Comparison of stress-induced hemolysis in neonatal intravenous catheters: Theoretical and experimental analysis of shear stress,exposure time,and index of hemolysis
Restricted accessResearch articleFirst published online May, 2025
Comparison of stress-induced hemolysis in neonatal intravenous catheters: Theoretical and experimental analysis of shear stress,exposure time,and index of hemolysis
Several studies report hemolysis when packed red blood cells (PRBCs) are transfused through small-inner-diameter (ID) catheters using presence of biomarkers but do not address cause and amount of hemolysis.
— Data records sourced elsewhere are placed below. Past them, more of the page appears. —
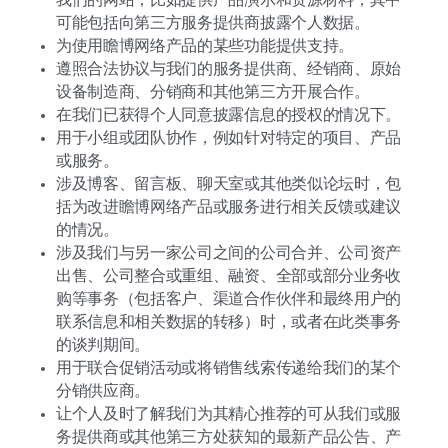
可能包括向第三方服务提供商披露个人数据。
为使用瞻博网络产品的某些功能提供支持。
遵照合法协议与我们的服务提供商、经销商、原始
设备制造商、分销商和其他第三方开展合作。
在我们已获得个人同意披露信息的授权的情况下。
用于小组或团队协作，例如针对特定的项目、产品
或服务。
涉及博客、留言板、聊天室或其他类似论坛时，包
括为改进瞻博网络产品或服务进行相关反馈或建议
的情况。
涉及我们与另一家公司之间的公司合并、公司资产
出售、公司整合或重组、融资、全部或部分业务收
购等事务（包括客户、渠道合作伙伴和最终用户的
联系信息和相关数据的转移）时，或者在此类事务
的谈判期间。
用于联合促销活动或将销售线索传递给我们的某个
分销供应商。
让个人及时了解我们为其精心推荐的可从我们或服
务提供商或其他第三方处获知的最新产品公告、产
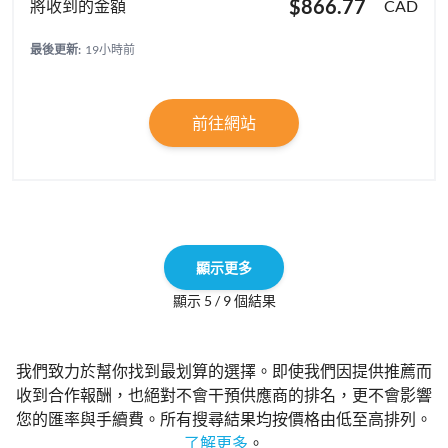
$866.77
CAD
最後更新:
19小時前
前往網站
顯示更多
顯示 5 / 9 個結果
我們致力於幫你找到最划算的選擇。即使我們因提供推薦而
收到合作報酬，也絕對不會干預供應商的排名，更不會影響
您的匯率與手續費。所有搜尋結果均按價格由低至高排列。
了解更多
。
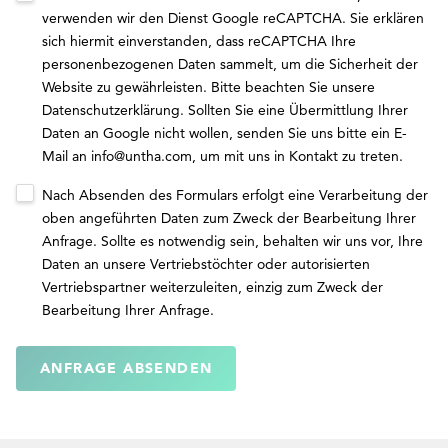
verwenden wir den Dienst Google reCAPTCHA. Sie erklären
sich hiermit einverstanden, dass reCAPTCHA Ihre
personenbezogenen Daten sammelt, um die Sicherheit der
Website zu gewährleisten. Bitte beachten Sie unsere
Datenschutzerklärung
. Sollten Sie eine Übermittlung Ihrer
Daten an Google nicht wollen, senden Sie uns bitte ein E-
Mail an
info@untha.com
, um mit uns in Kontakt zu treten.
Nach Absenden des Formulars erfolgt eine Verarbeitung der
oben angeführten Daten zum Zweck der Bearbeitung Ihrer
Anfrage. Sollte es notwendig sein, behalten wir uns vor, Ihre
Daten an unsere Vertriebstöchter oder autorisierten
Vertriebspartner weiterzuleiten, einzig zum Zweck der
Bearbeitung Ihrer Anfrage.
ANFRAGE ABSENDEN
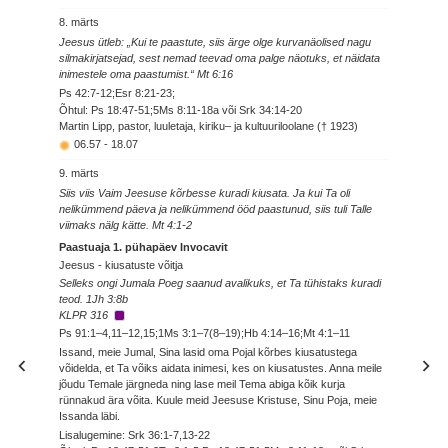
8. märts
Jeesus ütleb: „Kui te paastute, siis ärge olge kurvanäolised nagu
silmakirjatsejad, sest nemad teevad oma palge näotuks, et näidata
inimestele oma paastumist.“ Mt 6:16
Ps 42:7-12;Esr 8:21-23;
Õhtul: Ps 18:47-51;5Ms 8:11-18a või Srk 34:14-20
Martin Lipp, pastor, luuletaja, kiriku– ja kultuuriloolane († 1923)
06.57
-
18.07
9. märts
Siis viis Vaim Jeesuse kõrbesse kuradi kiusata. Ja kui Ta oli
nelikümmend päeva ja nelikümmend ööd paastunud, siis tuli Talle
viimaks nälg kätte. Mt 4:1-2
Paastuaja 1. pühapäev Invocavit
Jeesus - kiusatuste võitja
Selleks ongi Jumala Poeg saanud avalikuks, et Ta tühistaks kuradi
teod. 1Jh 3:8b
KLPR 316
Ps 91:1–4,11–12,15;1Ms 3:1–7(8–19);Hb 4:14–16;Mt 4:1–11
Issand, meie Jumal, Sina lasid oma Pojal kõrbes kiusatustega
võidelda, et Ta võiks aidata inimesi, kes on kiusatustes. Anna meile
jõudu Temale järgneda ning lase meil Tema abiga kõik kurja
rünnakud ära võita. Kuule meid Jeesuse Kristuse, Sinu Poja, meie
Issanda läbi.
Lisalugemine: Srk 36:1-7,13-22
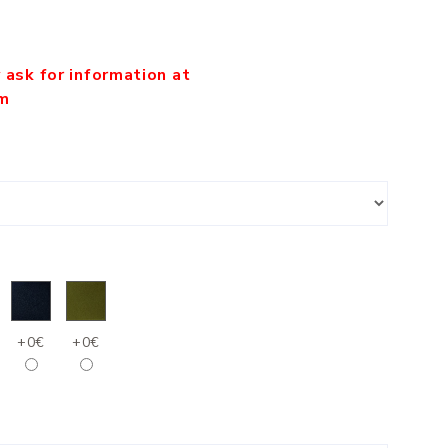
ask for information at
om
+0€
+0€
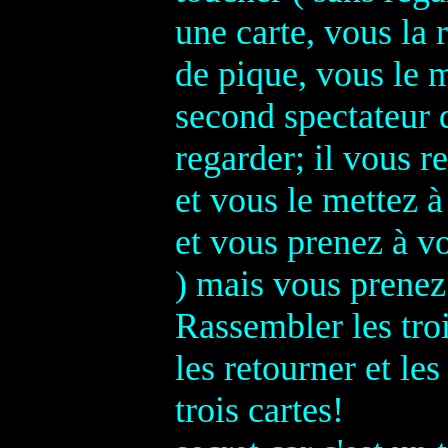
une carte, vous la 
de pique, vous le m
second spectateur d
regarder; il vous r
et vous le mettez à 
et vous prenez à vo
) mais vous prenez 
Rassembler les tro
les retourner et le
trois 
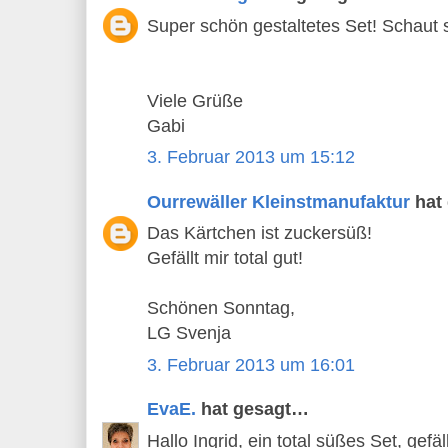
Super schön gestaltetes Set! Schaut s
Viele Grüße
Gabi
3. Februar 2013 um 15:12
Ourrewäller Kleinstmanufaktur
hat
Das Kärtchen ist zuckersüß!
Gefällt mir total gut!
Schönen Sonntag,
LG Svenja
3. Februar 2013 um 16:01
EvaE.
hat gesagt…
Hallo Ingrid, ein total süßes Set, gefä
This study aims to determine the cause and index of hemolysis percent (IH%) when PRBCs are infused through small-ID catheters.
Methods
The IH% was calculated using Giersiepen’s empirical power law, which describes a relationship between hemolysis and magnitude of shear stress and exposure time. Six- and 27-day-old PRBCs were infused through five catheters with IDs of 0.20 mm to 0.70 mm at infusion rates of 3 mL and 10 mL/hour. Shear stress and exposure time were calculated. Data were analyzed as a function of catheter ID, infusion rates, and blood age.
Results
The study demonstrated that shear stress was supraphysiologic during laminar flow in catheters with IDs of 0.20 mm and 0.28 mm. These catheters’ IH% were ∼117 times higher at 3 mL/hour and ∼75 times higher at 10 mL/hour than catheters with larger IDs of 0.48 mm, 0.51 mm, and 0.70 mm. For blood age, in catheters with IDs of 0.20 mm and 0.28 mm, IH% was ∼155 times higher at 6 days and ∼76 times higher at 27 days than in catheters with IDs of 0.48 mm, 0.51 mm, and 0.70 mm.
Conclusions
This study demonstrated that when RBCs are subjected to supraphysiologic shear stress in catheters with IDs of ≤0.28 mm, index of hemolysis is greater than in catheters with IDs ≥0.48 mm.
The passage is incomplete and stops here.